Economy sees some recovery
Mixed reports about the American economy emerged this week. April’s jobs report turned out better than expected, as the economy added 165,000 jobs. That, in turn, pushed the Dow Jones above 15,000 for the first time ever, meaning that investors are feeling confident about the state of the economy. At the same time, though, numerous states are cutting unemployment benefits, and GDP continues to lag. What all that means for the recovery and your future job prospects is up for debate.
Israel launches airstrikes into Syria
The conflict in Syria widened in scope this weekend as Israel launched multiple air strikes at Damascus. Israel claims it was targeting weaponry being transferred from Iran to Hezbollah, with the aim of defending itself from potential missile strikes. The move drew condemnation from the Arab League, which fears that Israel’s actions could cause the conflict to spill out beyond Syrian borders. Some U.S. politicians, on the other hand, are using the Israeli attacks to justify potential American involvement in the region, saying that Israel has demonstrated the possibility of intervening without putting boots on the ground.
Hunger strike draws attention to Guantanamo
An ongoing hunger strike by the prisoners at Guantanamo Bay is threatening to cause a scandal for the Obama administration this week.
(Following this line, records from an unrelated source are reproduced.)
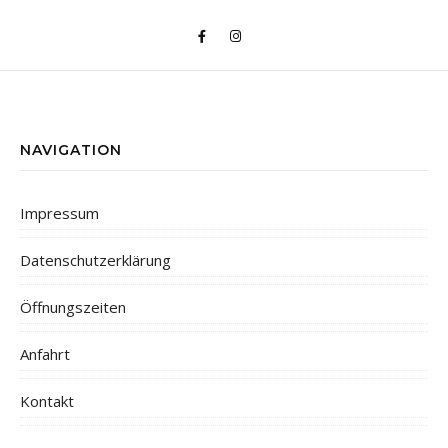
NAVIGATION
Impressum
Datenschutzerklärung
Öffnungszeiten
Anfahrt
Kontakt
Reports from prisoners indicate that the strike began as a protest against a “shakedown” in the prison that included the confiscation of prisoners’ Korans. The strike has already necessitated additional guards, a prison raid and now a regimen of twice-daily force-feedings to keep the prisoners alive. The strike is an embarrassment for Obama, who would much rather forget about his failed pledge to close Guantanamo.
American citizen sentenced to hard labor in North Korea
American citizen Kenneth Bae was sentenced to 15 years in a North Korean prison camp this week. Bae owned and operated a Chinese tour group that specialized in tours of North Korea. He was arrested last year on unclear charges, a little over a month before the North Korean government created international furor over a rocket launch. A similar incident in 2009 was resolved when former President Bill Clinton visited Pyongyang personally. North Korean officials have been adamant that Bae will not be released.
Chicago homicides fall in April
April showers brought good news to Chicago as homicides in the first third of the year fell to their lowest level since 1963. Violence spiked early in the year thanks to unseasonably warm winter weather, but the rain that kept April gloomy also kept homicide numbers unusually low. Unlike last year, when Chicago hit 100 homicides in late March, murders stayed under triple digits until early May. The weather is not the only thing keeping gun crime low: A new overtime pay program for officers who volunteer to work in the most dangerous areas on their days off has helped as well. Of course, that program has not been cheap; The department has already burned through two thirds of its overtime budget for the year.
Retrospective bonus story: UN report declares that Somalia famine was preventable
A report on the 2010-12 Somalian famine released by the United Nations Food and Agriculture Organization concluded that the crisis could have been prevented if the global community had acted more decisively. The famine that claimed 260,000 lives, half of them children, had its roots in a 2010 drought that dried up most of the Horn of Africa. Famine was not officially declared until July of 2011. The final report indicates that a variety of factors resulted in the famine. Terrorist group Al-Shabab diverted a number of shipments, but foreign aid to Somalia also slowed because international aid groups feared the United States would accuse them of aiding a terrorist organization.
The week ahead: Pakistani elections on Saturday
Pakistan will hold its National Assembly elections this Saturday, May 11. The campaigns have already caused serious strife across the country; conservative religious militants have been launching systematic attacks against candidates they see as dangerous for the country. Those militants may also be behind efforts to keep women from voting in the election. The election has also been marred by former President Pervez Musharraf’s party, whose members have decided to boycott the election. Between the dangerous and tense campaign and the increasing independence of Pakistani voters, the outcome of Saturday’s election is difficult to predict.